> _Data listing_

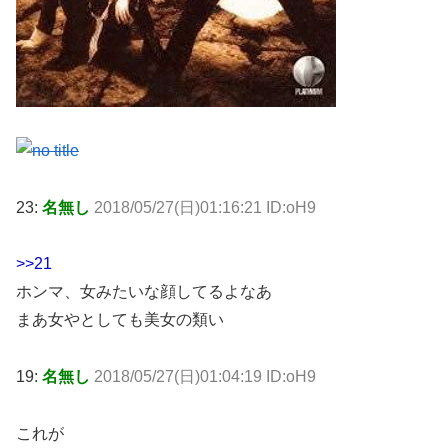
23:
名無し
2018/05/27(日)01:16:21 ID:oH9
>>21
ホンマ、女みたいな顔してるよなあ
まあ女やとしても美女の類い
19:
名無し
2018/05/27(日)01:04:19 ID:oH9
これが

> _What you need to do_
Because the pictures are not wanted, retype every record exactly without them.

> _Worked solution_
23:
名無し
2018/05/27(日)01:16:21 ID:oH9
>>21
ホンマ、女みたいな顔してるよなあ
まあ女やとしても美女の類い
19:
名無し
2018/05/27(日)01:04:19 ID:oH9
これが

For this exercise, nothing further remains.